|
This paper represents subject knowledge based on data available as of March, 2000
Introduction
This paper is intended to provide guidance in understanding the characteristics of options available to optimize Java applications for execution on OS/390. The Java technology available on OS/390 is one of several made available to enable the OS/390 system to be used for high performance scaleable reliable e-Business applications. When combined with the latest S/390 hardware these technologies offer market leadership capabilities for servers in this highly competitive market.
Product Overview
IBM is currently offering three key products that when used together make it very easy and cost effective to build e-Business applications using Java whether they be Web-based Web-enabled stand alone general business or transactional in nature. These products are:
- VisualAge for Java Enterprise Edition for OS/390 which includes Enterprise Toolkit.
VAJava is the tool set IBM recommends to customers to build test and deploy the applications.

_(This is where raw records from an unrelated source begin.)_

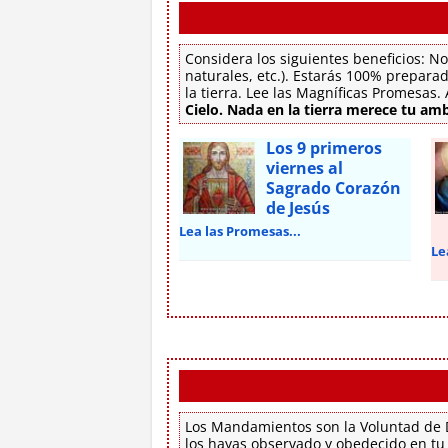
Considera los siguientes beneficios: No
naturales, etc.). Estarás 100% preparad
la tierra. Lee las Magníficas Promesas
Cielo. Nada en la tierra merece tu amb
Los 9 primeros
viernes al
Sagrado Corazón
de Jesús
Lea las Promesas...
Le
Los Mandamientos son la Voluntad de D
los hayas observado y obedecido en tu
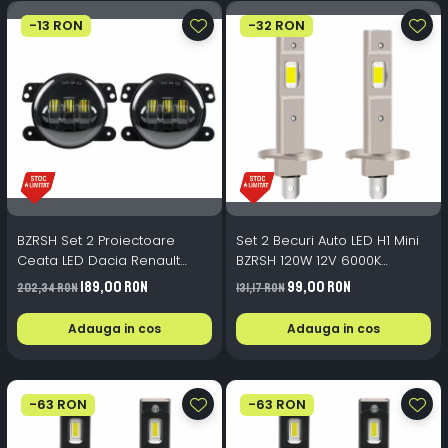
-13 RON
-32 RON
BZRSH Set 2 Proiectoare
Set 2 Becuri Auto LED H1 Mini
Ceata LED Dacia Renault
BZRSH 120W 12V 6000K
Nissan H11 30W 98mm 12V
15000lm
189,00 RON
99,00 RON
202,34 RON
131,17 RON
Alba
Adauga in cos
Adauga in cos
-63 RON
-63 RON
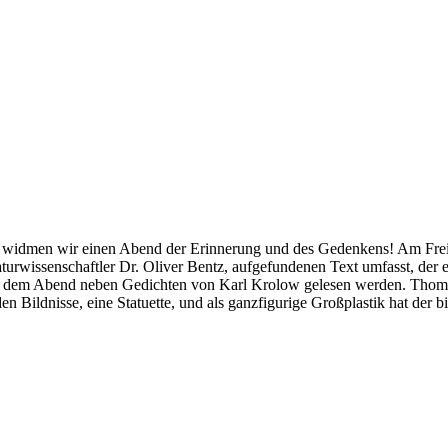
 widmen wir einen Abend der Erinnerung und des Gedenkens! Am Freit
turwissenschaftler Dr. Oliver Bentz, aufgefundenen Text umfasst, der e
 an dem Abend neben Gedichten von Karl Krolow gelesen werden. Thom
den Bildnisse, eine Statuette, und als ganzfigurige Großplastik hat d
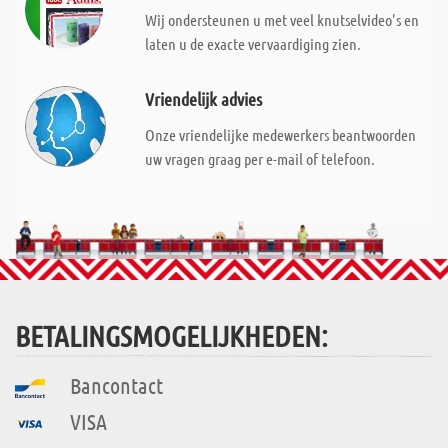
Wij ondersteunen u met veel knutselvideo's en
laten u de exacte vervaardiging zien.
Vriendelijk advies
Onze vriendelijke medewerkers beantwoorden
uw vragen graag per e-mail of telefoon.
BETALINGSMOGELIJKHEDEN:
Bancontact
VISA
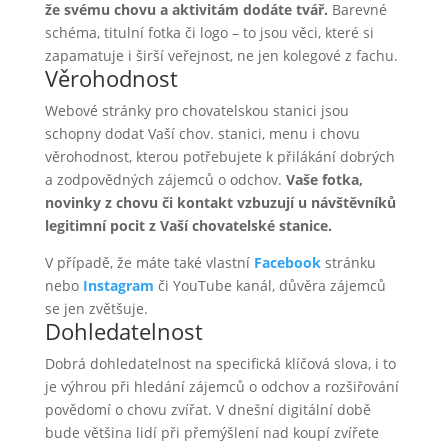
že svému chovu a aktivitám dodáte tvář.
Barevné
schéma, titulní fotka či logo – to jsou věci, které si
zapamatuje i širší veřejnost, ne jen kolegové z fachu.
Věrohodnost
Webové stránky pro chovatelskou stanici jsou
schopny dodat Vaší chov. stanici, menu i chovu
věrohodnost, kterou potřebujete k přilákání dobrých
a zodpovědných zájemců o odchov.
Vaše fotka,
novinky z chovu či kontakt vzbuzují u návštěvníků
legitimní pocit z Vaší chovatelské stanice.
V případě, že máte také vlastní
Facebook
stránku
nebo
Instagram
či YouTube kanál, důvěra zájemců
se jen zvětšuje.
Dohledatelnost
Dobrá dohledatelnost na specifická klíčová slova, i to
je výhrou při hledání zájemců o odchov a rozšiřování
povědomí o chovu zvířat. V dnešní digitální době
bude většina lidí při přemýšlení nad koupí zvířete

- Websphere Enterprise Edition for OS/390
Websphere EE for OS/390 contains the execution and application management services for the Web based/enabled applications. It provides the necessary network and security services supporting HTTP and SSL and IBM's Web Application Server (WAS).
- Java for OS/390
The Java for OS/390 product provides the Java compiler classes and execution environment for the applicatioins.
Option Overview
Given all this technology one is faced with understanding how best to leverage the technology to obtain optimal performance. System tuning is a first basic step. Advice on system tuning can be found at the OS/390 and Websphere web sites. The next step is to assess the options available with Java itself. There are fundamentally three Java optimization options. The Java for OS/390 product provides two of them: running the application in 'interpreted mode' or in 'JITed' mode. The VAJava product offers the third option pre-compiling the application using the High Performance Compiler for Java (HPCJ).
Option Details
All three cases start with Java source code. The source code gets compiled by a Java compiler into Java bytecode. This bytecode is platform independent and provides the basis for Java's complete application portability. For the first two options the bytecode is input to a Java Virtual Machine (JVM) which converts it to executable machine instructions. Having produced bytecode one then must make a choice of which JVM optimization option to use.
Dynamic Translation with the JVM
Within the JVM two different means exist for executing programs in Java bytecode form. Both of these depend on dynamic compilation to machine instructions that is at application execution time the bytecode is translated (or compiled) into native machine instructions which are then executed. The first and most basic means of doing this is through the Java interpreter. Bytecode execution by the interpreter is based on a rote implementation of JVM behavior as defined by the Java specification. With an interpreter bytecode instructions are fetched sequentially and one by one translated into machine code and executed. The translation time to executable machine instructions is low but the execution time is high because there is little opportunity to optimize the generated machine code. Once translated and executed there is no caching of the generated machine instructions. If the application logic reuses the bytecode then the translation is done again.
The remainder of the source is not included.